When I was little, my family had a plaque featuring an old Native American proverb hanging on our kitchen wall. It said: “Grant that I may not criticize my neighbor until I have walked a mile in his moccasins.”

This hung near the heating register, over which we stood on winter mornings to get warm, so it was the subject of a great deal of analysis. We asked questions like:   

  • “Mom, if you walk a mile in the neighbor’s moccasins then do you have to walk back to give the moccasins back to the neighbor?”
  • “What if you and your neighbor have different sized feet?” 
  • “Who wears moccasins in Buffalo in January?” 
  • “What if it’s raining and you ruin the neighbor’s moccasins?”  

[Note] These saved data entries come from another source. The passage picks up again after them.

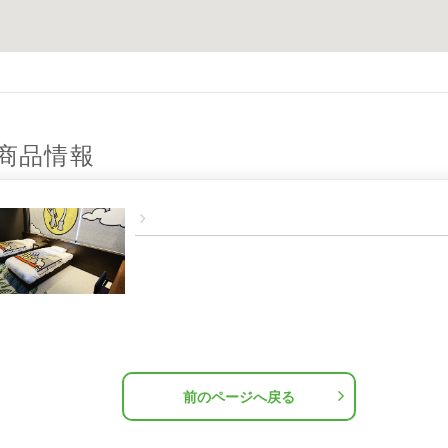
商品情報
前のページへ戻る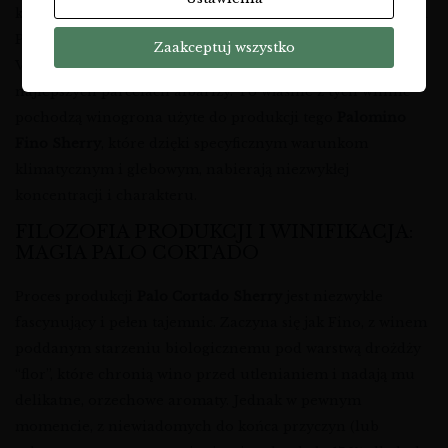
klimacie Andaluzji jest nieoceniona, zapewniając winorośli
Palomino Fino niezbędne nawodnienie. Winnice
Zaakceptuj wszystko
Valdespino, w tym słynna Macharnudo, są położone na
najlepszych parcelach albarizy. To właśnie z tych winnic
pochodzą winogrona użyte do produkcji tego
Palomino
Fino Sherry
, które dzięki specyficznym warunkom
klimatycznym i glebowym, nabierają niezwykłej
koncentracji i charakteru.
FILOZOFIA PRODUKCJI I WINIFIKACJA:
MAGIA PALO CORTADO
Proces produkcji
Palo Cortado Sherry
jest niezwykle
fascynujący i pełen tajemnic. Zaczyna się jak Fino, z winem
poddanym starzeniu biologicznemu pod warstwą drożdży
“flor”, które chronią wino przed utlenianiem i nadają mu
delikatne, orzechowe aromaty. Jednak w pewnym
momencie, z niewiadomych do końca przyczyn (lub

Later, while teaching English in New York, I taught To Kill a Mockingbird and highlighted the passage, “You never really know a man until you understand things from his point of view, until you climb in his skin and walk around in it.” 

I don’t hate Larken. I don’t think I do anyway. I don’t know for certain that he is an asshole, but the warning signs were there in November 1999. It’s not his fault his parents named him Larken, bought him penny loafers and a puffy vest for toddlers, and didn’t demand he stop kicking people in the head.

But I have never walked a mile in his moccasins or his steel toe penny loafers of torment. While the Native American proverb is silent as to penny loafers, it would seem that it might be applicable. Luckily, for all of us, empathy is a learned skill.